I don't have a specific comment on your constructions currently, except to say I think it's an interesting direction.

Christoph Thies (Jan 28 2021 at 05:18):

Thank you, @Nathaniel Virgo!

Nathaniel Virgo said:

you can think about an unnormalised kernel between countable sets as being like a Markov kernel associated with a fitness "law" in this sense. (Except that it takes values in $\mathbb{R}_{\ge 0}$ rather than $\mathbb{N}$ ).

Yes, laws $Z\to\mathbb{N}$ correspond to 'diagonal' kernels from the parent to the offspring population. I chose $\mathbb{N}$ rather than $\mathbb{R}_{\geq 0}$ because it connects with the concept of reproduction of biological individuals, such as giraffes, in a classical sense. For populations, $\mathsf{Pop}_Z\to\mathbb{N}$ should be replaced by $\mathsf{Pop}_Z\to\mathbb{R}_{\geq 0}$ since absolute fitness for populations may be usefully imagined as expressing persistence, that is probability of future existence (in specified circumstances), rather than number of offspring.

Nathaniel Virgo (Jan 28 2021 at 05:25):

I agree, both are relevant for biology.
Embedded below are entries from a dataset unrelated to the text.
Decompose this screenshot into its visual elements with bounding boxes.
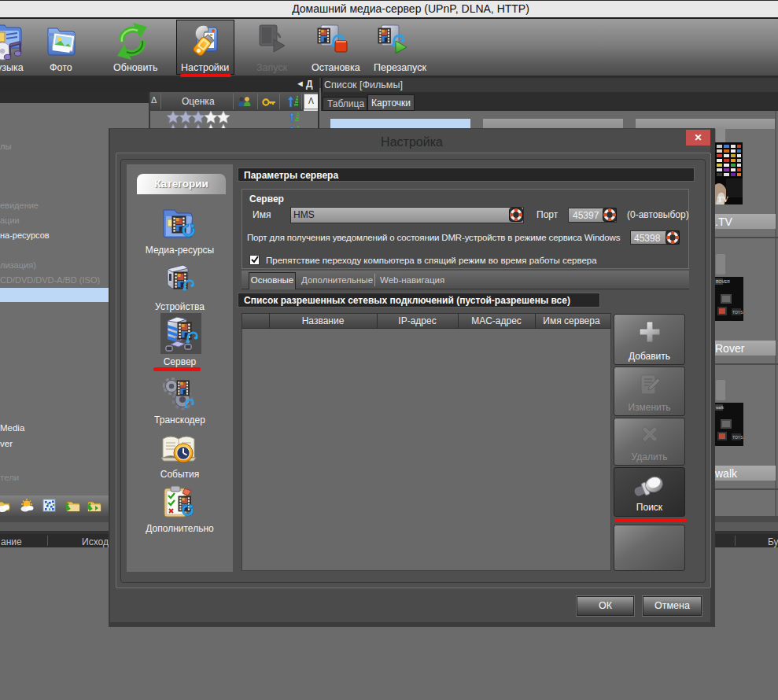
svg-text:TOYS: TOYS <box>732 435 743 440</box>
svg-text:TOYS: TOYS <box>732 310 743 315</box>
svg-text:walk: walk <box>716 405 725 410</box>
svg-text:ROVER: ROVER <box>716 279 730 284</box>
svg-text:TV: TV <box>717 195 729 204</box>
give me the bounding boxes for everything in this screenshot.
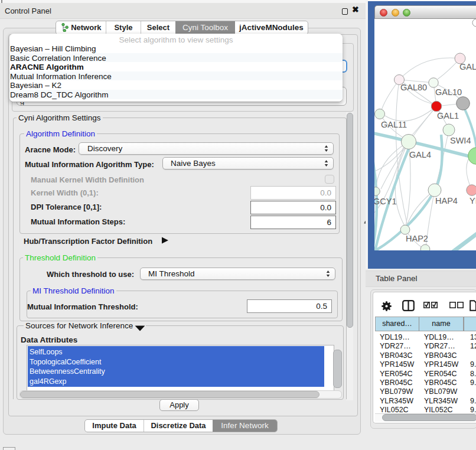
- svg-text:GAL10: GAL10: [435, 87, 462, 97]
- svg-text:GCY1: GCY1: [374, 197, 397, 206]
- svg-text:HAP2: HAP2: [406, 234, 428, 243]
- svg-text:GAL1: GAL1: [437, 111, 459, 120]
- svg-text:SWI4: SWI4: [450, 136, 471, 145]
- svg-text:HAP4: HAP4: [435, 196, 458, 206]
- svg-text:GAL80: GAL80: [400, 83, 427, 92]
- svg-text:GAL11: GAL11: [381, 120, 407, 129]
- svg-text:GAL3: GAL3: [459, 62, 476, 71]
- svg-text:YB: YB: [470, 196, 476, 206]
- svg-text:GAL4: GAL4: [409, 150, 431, 159]
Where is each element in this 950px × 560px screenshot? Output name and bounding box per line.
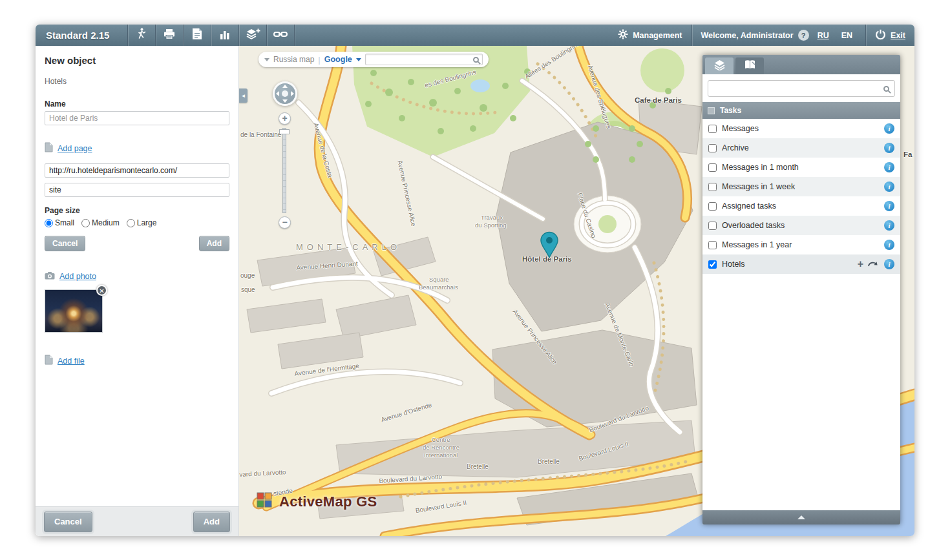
- page-cancel-button[interactable]: Cancel: [45, 236, 85, 251]
- size-option-small[interactable]: Small: [45, 218, 74, 227]
- pan-down-icon: [282, 99, 288, 103]
- map-label: MONTE-CARLO: [296, 242, 401, 252]
- app-title: Standard 2.15: [36, 25, 127, 46]
- task-checkbox[interactable]: [708, 260, 717, 269]
- new-object-panel: New object Hotels Name Add page Page siz…: [36, 46, 239, 536]
- exit-button[interactable]: Exit: [866, 25, 914, 46]
- tab-journal[interactable]: [735, 57, 764, 74]
- tab-layers[interactable]: [705, 57, 734, 74]
- tasks-group-header[interactable]: Tasks: [702, 102, 900, 119]
- task-label: Messages: [722, 124, 879, 133]
- add-layer-button[interactable]: [239, 25, 266, 46]
- report-button[interactable]: [184, 25, 211, 46]
- size-option-medium[interactable]: Medium: [81, 218, 120, 227]
- size-option-large[interactable]: Large: [127, 218, 157, 227]
- add-file-link[interactable]: Add file: [58, 357, 85, 366]
- task-row[interactable]: Hotels + i: [702, 254, 900, 274]
- link-button[interactable]: [267, 25, 294, 46]
- remove-photo-button[interactable]: ✕: [96, 285, 107, 296]
- statistics-button[interactable]: [211, 25, 238, 46]
- map-label: Beaumarchais: [419, 284, 458, 291]
- map-label: du Sporting: [475, 222, 507, 229]
- help-button[interactable]: ?: [798, 30, 809, 41]
- map-search-input[interactable]: [369, 56, 473, 63]
- page-add-button[interactable]: Add: [199, 236, 229, 251]
- redo-arrow-icon[interactable]: [867, 260, 879, 269]
- add-page-link[interactable]: Add page: [58, 144, 92, 153]
- layer-dropdown-caret-icon[interactable]: [264, 58, 269, 61]
- task-label: Assigned tasks: [722, 202, 879, 211]
- zoom-out-button[interactable]: −: [279, 216, 291, 229]
- panel-search-input[interactable]: [713, 84, 883, 93]
- info-icon[interactable]: i: [884, 123, 894, 134]
- info-icon[interactable]: i: [884, 220, 894, 231]
- task-row[interactable]: Archive + i: [702, 138, 900, 158]
- zoom-in-button[interactable]: +: [279, 112, 291, 125]
- provider-dropdown-caret-icon[interactable]: [356, 58, 361, 61]
- content: Russia map | Google ◄: [36, 46, 914, 536]
- management-menu[interactable]: Management: [609, 25, 691, 46]
- zoom-slider-track[interactable]: [282, 128, 286, 213]
- map-label: Cafe de Paris: [635, 96, 682, 104]
- hotel-photo-thumbnail[interactable]: ✕: [45, 289, 103, 333]
- bar-chart-icon: [219, 28, 231, 43]
- task-row[interactable]: Overloaded tasks + i: [702, 216, 900, 235]
- map-pan-control[interactable]: [273, 81, 297, 106]
- print-button[interactable]: [156, 25, 183, 46]
- task-label: Messages in 1 month: [722, 163, 879, 172]
- task-row[interactable]: Assigned tasks + i: [702, 196, 900, 216]
- task-row[interactable]: Messages + i: [702, 119, 900, 138]
- add-button[interactable]: Add: [193, 512, 230, 532]
- page-title: New object: [45, 55, 229, 66]
- task-checkbox[interactable]: [708, 144, 717, 152]
- hotel-map-pin[interactable]: [540, 231, 559, 261]
- add-object-icon[interactable]: +: [858, 260, 863, 269]
- search-icon[interactable]: [473, 57, 479, 63]
- page-icon: [45, 142, 53, 155]
- task-checkbox[interactable]: [708, 163, 717, 172]
- task-checkbox[interactable]: [708, 202, 717, 211]
- zoom-slider-knob[interactable]: [279, 129, 290, 134]
- task-checkbox[interactable]: [708, 125, 717, 133]
- panel-search-box: [708, 80, 895, 97]
- info-icon[interactable]: i: [884, 162, 894, 172]
- map-label: sque: [241, 286, 255, 293]
- collapse-form-button[interactable]: ◄: [239, 88, 248, 103]
- task-row[interactable]: Messages in 1 month + i: [702, 158, 900, 177]
- layer-selector[interactable]: Russia map: [273, 55, 314, 64]
- lang-ru-link[interactable]: RU: [814, 31, 833, 40]
- exit-label: Exit: [891, 31, 905, 40]
- task-row[interactable]: Messages in 1 year + i: [702, 235, 900, 254]
- collapse-up-icon: [797, 515, 805, 519]
- camera-icon: [45, 271, 55, 282]
- page-title-input[interactable]: [45, 183, 229, 197]
- task-checkbox[interactable]: [708, 183, 717, 191]
- info-icon[interactable]: i: [884, 181, 894, 192]
- map-label: Fa: [903, 150, 912, 158]
- task-checkbox[interactable]: [708, 241, 717, 249]
- route-tool-button[interactable]: [128, 25, 155, 46]
- map-label: de la Fontaine: [240, 131, 281, 138]
- info-icon[interactable]: i: [884, 240, 894, 250]
- topbar-right: Management Welcome, Administrator ? RU E…: [609, 25, 914, 46]
- panel-collapse-bar[interactable]: [702, 510, 900, 524]
- map-label: Square: [429, 276, 449, 283]
- task-checkbox[interactable]: [708, 222, 717, 230]
- activemap-logo-text: ActiveMap GS: [279, 493, 377, 510]
- provider-selector[interactable]: Google: [324, 55, 352, 64]
- task-label: Overloaded tasks: [722, 221, 879, 230]
- task-row[interactable]: Messages in 1 week + i: [702, 177, 900, 196]
- info-icon[interactable]: i: [884, 259, 894, 269]
- map-toolbar: Russia map | Google: [259, 52, 489, 67]
- add-photo-link[interactable]: Add photo: [59, 272, 96, 281]
- tasks-group-checkbox[interactable]: [708, 107, 715, 114]
- page-url-input[interactable]: [45, 163, 229, 178]
- link-icon: [273, 30, 288, 41]
- name-input[interactable]: [45, 111, 229, 125]
- search-icon[interactable]: [883, 86, 889, 92]
- info-icon[interactable]: i: [884, 143, 894, 153]
- info-icon[interactable]: i: [884, 201, 894, 211]
- form-footer: Cancel Add: [36, 506, 238, 536]
- cancel-button[interactable]: Cancel: [44, 512, 92, 532]
- page-size-label: Page size: [45, 206, 229, 215]
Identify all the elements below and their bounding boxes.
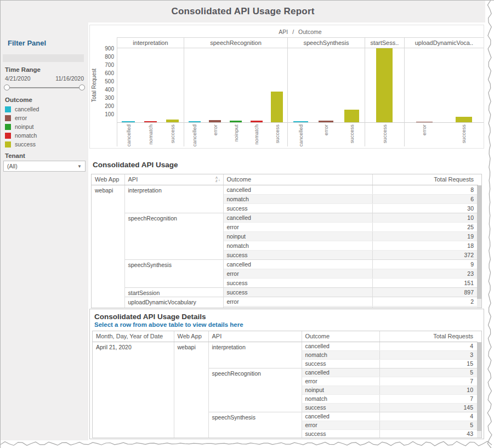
col-header-webapp[interactable]: Web App [92,174,124,185]
legend-item-error[interactable]: error [5,114,39,122]
col-header-api[interactable]: API AZ↓ [124,174,223,185]
cell-total[interactable]: 25 [372,222,478,231]
cell-api[interactable]: startSession [124,287,223,297]
outcome-legend: cancellederrornoinputnomatchsuccess [5,105,39,149]
col-header-total[interactable]: Total Requests [379,331,478,342]
cell-outcome[interactable]: cancelled [223,185,372,194]
bar-speechRecognition-success[interactable] [271,92,283,122]
cell-api: speechSynthesis [208,412,302,438]
legend-item-success[interactable]: success [5,140,39,149]
x-label: cancelled [298,124,304,146]
bar-speechRecognition-error[interactable] [209,120,221,122]
bar-speechSynthesis-error[interactable] [319,121,333,122]
bar-startSess-success[interactable] [376,48,393,122]
cell-total[interactable]: 2 [372,297,478,306]
cell-total[interactable]: 10 [372,213,478,222]
torn-edge-right [485,1,494,448]
y-axis: 100200300400500600700800900 [98,37,117,146]
cell-outcome[interactable]: noinput [223,231,372,241]
time-range-slider[interactable] [5,84,84,92]
cell-outcome[interactable]: success [223,278,372,287]
table-scrollbar[interactable] [477,342,481,438]
bar-speechRecognition-nomatch[interactable] [251,121,263,122]
cell-outcome: success [302,359,379,368]
cell-api[interactable]: uploadDynamicVocabulary [124,297,223,308]
cell-webapp[interactable]: webapi [92,185,124,308]
cell-outcome[interactable]: success [223,287,372,297]
cell-outcome[interactable]: nomatch [223,241,372,250]
cell-total[interactable]: 30 [372,203,478,213]
cell-total[interactable]: 372 [372,250,478,259]
y-axis-title: Total Request [90,37,98,146]
cell-outcome[interactable]: success [223,250,372,259]
slider-track [5,87,84,88]
legend-item-noinput[interactable]: noinput [5,122,39,131]
cell-outcome[interactable]: error [223,222,372,231]
cell-date: April 21, 2020 [93,342,174,438]
cell-outcome: error [302,421,379,429]
cell-api[interactable]: speechSynthesis [124,259,223,287]
col-header-api[interactable]: API [208,331,302,342]
col-header-total[interactable]: Total Requests [372,174,478,185]
slider-handle-start[interactable] [4,84,10,90]
cell-total[interactable]: 9 [372,259,478,269]
tenant-select[interactable]: (All) ▼ [3,161,86,172]
table-scrollbar[interactable] [477,185,481,308]
bar-uploadDynamicVoca-success[interactable] [456,117,472,122]
noinput-swatch-icon [5,124,11,130]
bar-uploadDynamicVoca-error[interactable] [416,122,433,122]
bar-interpretation-nomatch[interactable] [144,121,157,122]
x-label: nomatch [253,124,259,144]
col-header-webapp[interactable]: Web App [174,331,208,342]
bar-speechSynthesis-success[interactable] [344,110,359,122]
dashboard-page: Consolidated API Usage Report Filter Pan… [0,0,494,448]
bar-interpretation-success[interactable] [166,120,179,122]
bar-interpretation-cancelled[interactable] [122,121,134,122]
legend-item-nomatch[interactable]: nomatch [5,131,39,140]
col-header-outcome[interactable]: Outcome [223,174,372,185]
cell-total[interactable]: 8 [372,185,478,194]
cell-total[interactable]: 18 [372,241,478,250]
cancelled-swatch-icon [5,106,11,112]
y-tick-900: 900 [105,46,114,52]
cell-outcome[interactable]: error [223,297,372,306]
col-header-date[interactable]: Month, Day, Year of Date [93,331,174,342]
cell-total[interactable]: 6 [372,194,478,203]
bar-speechSynthesis-cancelled[interactable] [293,121,308,122]
x-label: success [461,124,467,143]
cell-total[interactable]: 19 [372,231,478,241]
pane-uploadDynamicVoca: uploadDynamicVoca..errorsuccess [404,37,484,146]
legend-label: noinput [15,123,33,130]
cell-outcome[interactable]: cancelled [223,213,372,222]
cell-total-partial[interactable] [372,306,478,308]
col-header-outcome[interactable]: Outcome [302,331,379,342]
bar-speechRecognition-cancelled[interactable] [189,121,201,122]
scrollbar-thumb[interactable] [477,342,481,431]
x-label: success [382,124,388,143]
scrollbar-thumb[interactable] [477,185,481,299]
cell-outcome-partial[interactable] [223,306,372,308]
cell-outcome[interactable]: success [223,203,372,213]
cell-total[interactable]: 897 [372,287,478,297]
chart-axis-title: API / Outcome [117,25,484,37]
sort-az-icon[interactable]: AZ↓ [215,176,220,183]
pane-header: uploadDynamicVoca.. [405,37,484,48]
cell-total[interactable]: 23 [372,269,478,278]
legend-item-cancelled[interactable]: cancelled [5,105,39,114]
cell-total: 43 [379,429,478,438]
pane-speechSynthesis: speechSynthesiscancellederrorsuccess [287,37,365,146]
slider-handle-end[interactable] [79,84,85,90]
cell-api[interactable]: speechRecognition [124,213,223,259]
details-subtitle: Select a row from above table to view de… [94,321,243,328]
cell-total[interactable]: 151 [372,278,478,287]
blank-control [3,54,84,62]
cell-outcome[interactable]: nomatch [223,194,372,203]
cell-api[interactable]: interpretation [124,185,223,213]
cell-total: 3 [379,350,478,359]
bar-speechRecognition-noinput[interactable] [230,121,242,122]
cell-outcome[interactable]: cancelled [223,259,372,269]
pane-header: speechRecognition [184,37,287,48]
cell-outcome[interactable]: error [223,269,372,278]
y-tick-400: 400 [105,87,114,93]
cell-total: 7 [379,394,478,403]
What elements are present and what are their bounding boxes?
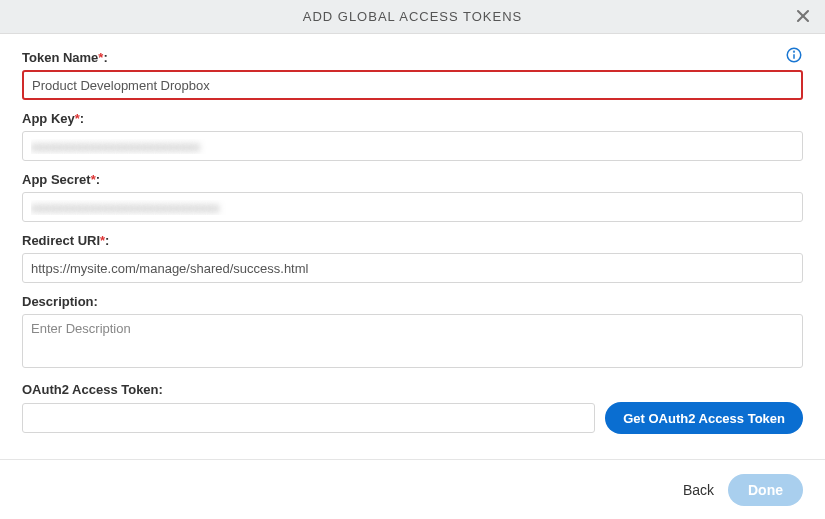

I guess the most general model of population dynamics would be a stochastic map from (integer-valued) populations to integer-valued populations. Then the expected number of offspring is in $\mathbb{R}$, but the distribution can be important too. There's some stuff about that in this paper from a Price equation related perspective.

Christoph Thies (Jan 28 2021 at 05:32):

Nathaniel Virgo said:

Then the expected number of offspring is in $\mathbb{R}$ , but the distribution can be important too.

Yes, it may be important. However, I assume deterministic fitness. I think the kernels appear because the maps $\mathsf{Pop}_Z\to\mathsf{Pop}_Z$ are induced by Kleisli morphisms $Z\to\mathsf{Pop}_Z$ .

Nathaniel Virgo (Jan 28 2021 at 05:37):

Sorry, I was just chatting about possible other things to consider - I realise there's a lot still to be said even if you don't consider the stochastic element at all.